TÜİK’in tespitlerine göre, içinde bulunduğumuz yılın 10 aylık döneminde toplam enflasyon kaybı yüzde 28.63 olarak belirlendi. Yani bu süre içinde asgari ücret 22 bin 104 liradan, alım gücü olarak 15 bin 776 liraya geriledi. Oysa asgari ücret 2024 yılı enflasyon oranına göre belirlenseydi 24 bin 550 lira olacaktı. Yani yüzde 30 yerine yüzde 44.30 oranında bir artış yapılmalıydı. Hal böyle olunca, asgari ücretli, her ay 2 bin 446 lira kayba uğradı. Yıllık kayıp ise 26 bin 900 liraya ulaştı.

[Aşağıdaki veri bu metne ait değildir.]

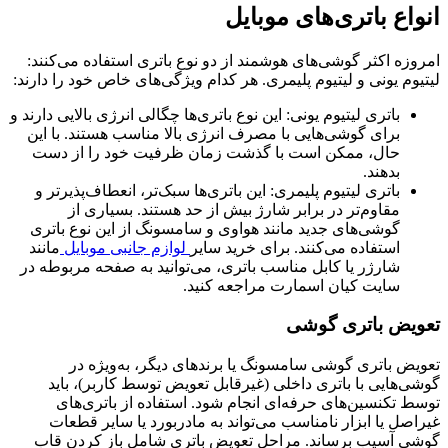
انواع باتری‌های موبایل
امروزه اکثر گوشی‌های هوشمند از دو نوع باتری استفاده می‌کنند:
لیتیوم یونی و لیتیوم پلیمری. هر کدام ویژگی‌های خاص خود را دارند:
باتری لیتیوم یونی: این نوع باتری‌ها چگالی انرژی بالایی دارند و
برای گوشی‌هایی با مصرف انرژی بالا مناسب هستند. با این
حال، ممکن است با گذشت زمان ظرفیت خود را از دست
بدهند.
باتری لیتیوم پلیمری: این باتری‌ها سبک‌تر، انعطاف‌پذیرتر و
مقاوم‌تر در برابر شارژ بیش از حد هستند. بسیاری از
گوشی‌های جدید مانند هواوی و سامسونگ از این نوع باتری
استفاده می‌کنند. برای خرید سایر
لوازم جانبی موبایل
مانند
شارژر یا کابل مناسب باتری، می‌توانید به صفحه مربوطه در
سایت کیان اسمارت مراجعه کنید.
تعویض باتری گوشی
تعویض باتری گوشی سامسونگ یا برندهای دیگر، به‌ویژه در
گوشی‌هایی با باتری داخلی (غیرقابل تعویض توسط کاربر)، باید
توسط تکنسین‌های حرفه‌ای انجام شود. استفاده از باتری‌های
غیراصل یا ابزار نامناسب می‌تواند به مادربورد یا سایر قطعات
گوشی آسیب برساند. مراحل تعویض باتری شامل باز کردن قاب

Şimdi 2026 yılı için yapılacak muhtemel asgari ücret artışı yukarıda da belirttiğimiz gibi tahmin edilen yüzde 16 üzerinden yapılacak. Bu hesaba göre asgari ücretin 25 bin 640 lira olması bekleniyor. Oysa gerçekleşmesi beklenen yüzde 30’un üzerindeki bir enflasyon rakamı baz alındığında, mesela yüzde 35 oranında bir enflasyona göre 29 bin 840 liralık bir ücret alacak. Aradaki fark aylık olarak tam tamına 4 bin 200 lira.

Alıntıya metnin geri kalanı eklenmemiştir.